■ THE TASK
Begin your copy at the line that holds "Запрещено для детей" and carry it through the final line of the data, writing out each line exactly and omitting pictures.

■ DATA FOR ANALYSIS

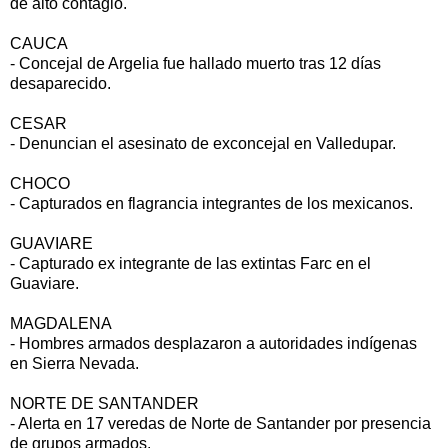
de alto contagio.
CAUCA
- Concejal de Argelia fue hallado muerto tras 12 días
desaparecido.
CESAR
- Denuncian el asesinato de exconcejal en Valledupar.
CHOCO
- Capturados en flagrancia integrantes de los mexicanos.
GUAVIARE
- Capturado ex integrante de las extintas Farc en el
Guaviare.
MAGDALENA
- Hombres armados desplazaron a autoridades indígenas
en Sierra Nevada.
NORTE DE SANTANDER
- Alerta en 17 veredas de Norte de Santander por presencia
de grupos armados.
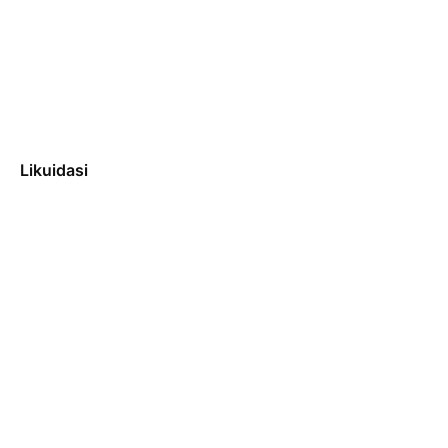
Likuidasi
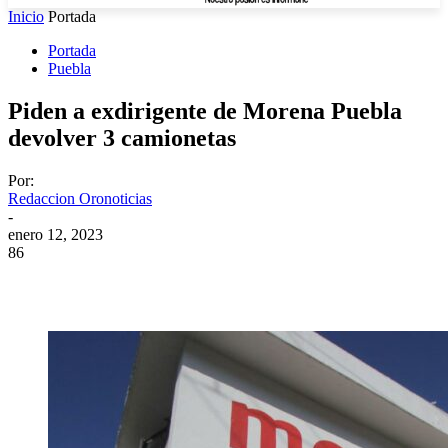
Inicio
Portada
Portada
Puebla
Piden a exdirigente de Morena Puebla
devolver 3 camionetas
Por:
Redaccion Oronoticias
-
enero 12, 2023
86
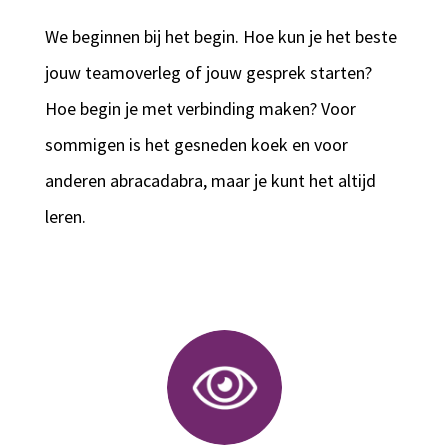
We beginnen bij het begin. Hoe kun je het beste
jouw teamoverleg of jouw gesprek starten?
Hoe begin je met verbinding maken? Voor
sommigen is het gesneden koek en voor
anderen abracadabra, maar je kunt het altijd
leren.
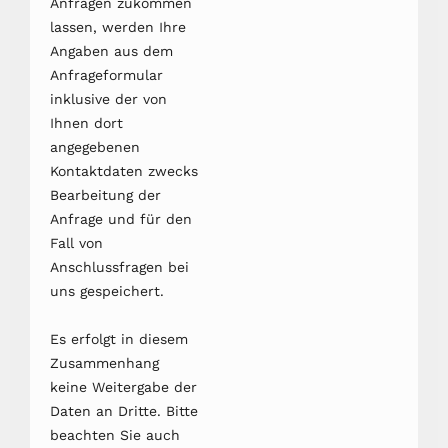
Anfragen zukommen
lassen, werden Ihre
Angaben aus dem
Anfrageformular
inklusive der von
Ihnen dort
angegebenen
Kontaktdaten zwecks
Bearbeitung der
Anfrage und für den
Fall von
Anschlussfragen bei
uns gespeichert.
Es erfolgt in diesem
Zusammenhang
keine Weitergabe der
Daten an Dritte. Bitte
beachten Sie auch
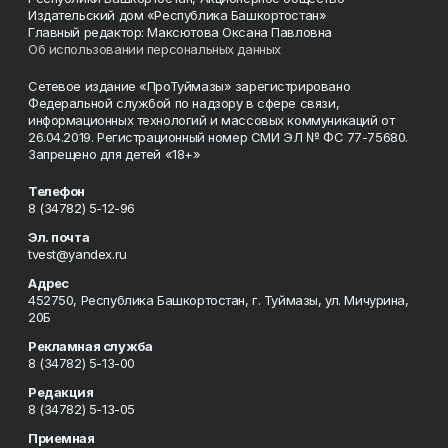
Издательский дом «Республика Башкортостан»
Главный редактор: Максютова Оксана Павловна
Об использовании персональных данных
Сетевое издание «ПроТуймазы» зарегистрировано
Федеральной службой по надзору в сфере связи,
информационных технологий и массовых коммуникаций от
26.04.2019. Регистрационный номер СМИ ЭЛ № ФС 77-75680.
Запрещено для детей «18+»
Телефон
8 (34782) 5-12-96
Эл. почта
tvest@yandex.ru
Адрес
452750, Республика Башкортостан, г. Туймазы, ул. Мичурина,
20Б
Рекламная служба
8 (34782) 5-13-00
Редакция
8 (34782) 5-13-05
Приемная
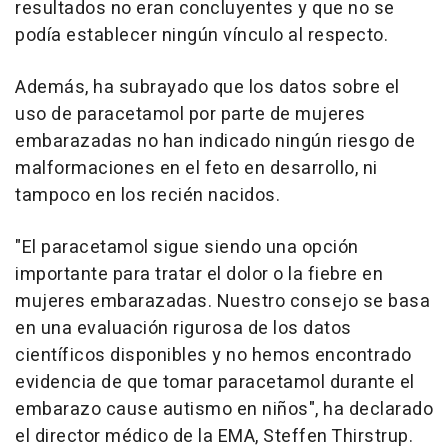
resultados no eran concluyentes y que no se
podía establecer ningún vínculo al respecto.
Además, ha subrayado que los datos sobre el
uso de paracetamol por parte de mujeres
embarazadas no han indicado ningún riesgo de
malformaciones en el feto en desarrollo, ni
tampoco en los recién nacidos.
"El paracetamol sigue siendo una opción
importante para tratar el dolor o la fiebre en
mujeres embarazadas. Nuestro consejo se basa
en una evaluación rigurosa de los datos
científicos disponibles y no hemos encontrado
evidencia de que tomar paracetamol durante el
embarazo cause autismo en niños", ha declarado
el director médico de la EMA, Steffen Thirstrup.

■ ANSWER BOX
Запрещено для детей «18+»
Телефон
8 (34782) 5-12-96
Эл. почта
tvest@yandex.ru
Адрес
452750, Республика Башкортостан, г. Туймазы, ул. Мичурина,
20Б
Рекламная служба
8 (34782) 5-13-00
Редакция
8 (34782) 5-13-05
Приемная
resultados no eran concluyentes y que no se
podía establecer ningún vínculo al respecto.
Además, ha subrayado que los datos sobre el
uso de paracetamol por parte de mujeres
embarazadas no han indicado ningún riesgo de
malformaciones en el feto en desarrollo, ni
tampoco en los recién nacidos.
"El paracetamol sigue siendo una opción
importante para tratar el dolor o la fiebre en
mujeres embarazadas. Nuestro consejo se basa
en una evaluación rigurosa de los datos
científicos disponibles y no hemos encontrado
evidencia de que tomar paracetamol durante el
embarazo cause autismo en niños", ha declarado
el director médico de la EMA, Steffen Thirstrup.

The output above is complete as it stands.